What you are asked to do: In the material below, the lines from the one containing "020 3744 09704" through the one containing "What are External French Doors?" are to be given again exactly, ends included, and no others.

Data for this exercise:
^^^^
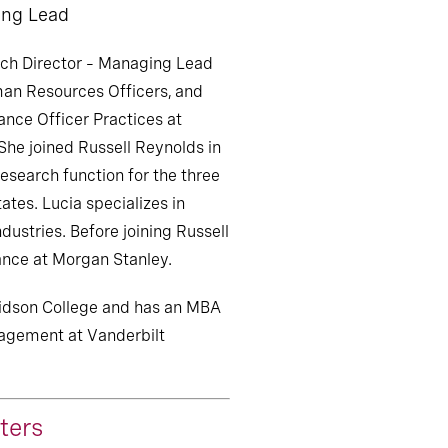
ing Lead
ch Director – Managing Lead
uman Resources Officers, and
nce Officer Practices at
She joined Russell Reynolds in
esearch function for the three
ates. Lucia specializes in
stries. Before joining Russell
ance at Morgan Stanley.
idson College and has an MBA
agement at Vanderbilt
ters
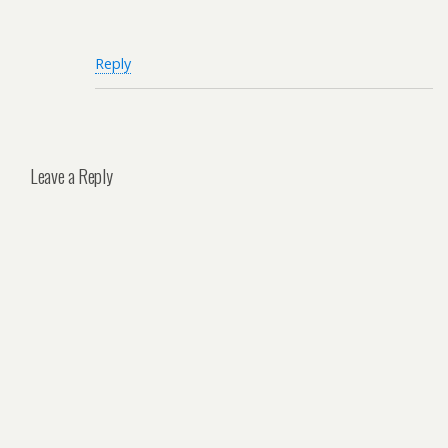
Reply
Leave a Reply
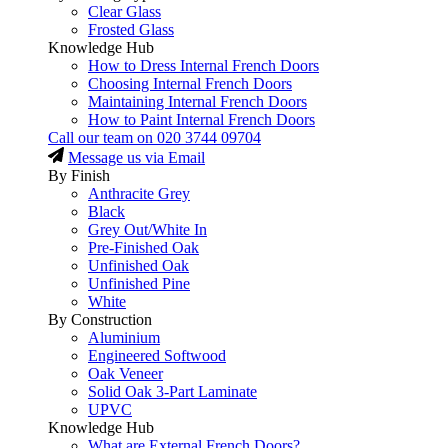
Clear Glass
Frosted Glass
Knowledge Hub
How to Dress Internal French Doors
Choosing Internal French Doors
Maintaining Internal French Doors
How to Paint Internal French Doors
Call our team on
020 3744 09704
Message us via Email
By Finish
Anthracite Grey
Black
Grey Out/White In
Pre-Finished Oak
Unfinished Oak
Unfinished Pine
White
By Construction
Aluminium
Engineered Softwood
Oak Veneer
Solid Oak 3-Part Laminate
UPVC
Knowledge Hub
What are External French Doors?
^^^^
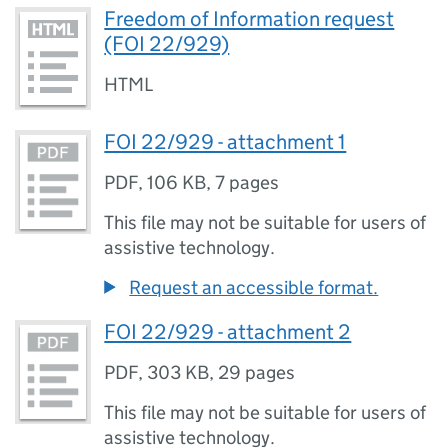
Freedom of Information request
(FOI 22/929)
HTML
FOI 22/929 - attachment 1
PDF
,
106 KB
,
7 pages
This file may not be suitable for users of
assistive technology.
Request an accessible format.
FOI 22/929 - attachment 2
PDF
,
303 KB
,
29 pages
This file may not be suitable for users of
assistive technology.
^^^^
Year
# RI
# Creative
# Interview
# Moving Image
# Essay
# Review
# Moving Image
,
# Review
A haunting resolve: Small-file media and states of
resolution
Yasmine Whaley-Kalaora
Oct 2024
^^^^
The answer:
020 3744 09704
Message us via Email
By Finish
Anthracite Grey
Black
Grey Out/White In
Pre-Finished Oak
Unfinished Oak
Unfinished Pine
White
By Construction
Aluminium
Engineered Softwood
Oak Veneer
Solid Oak 3-Part Laminate
UPVC
Knowledge Hub
What are External French Doors?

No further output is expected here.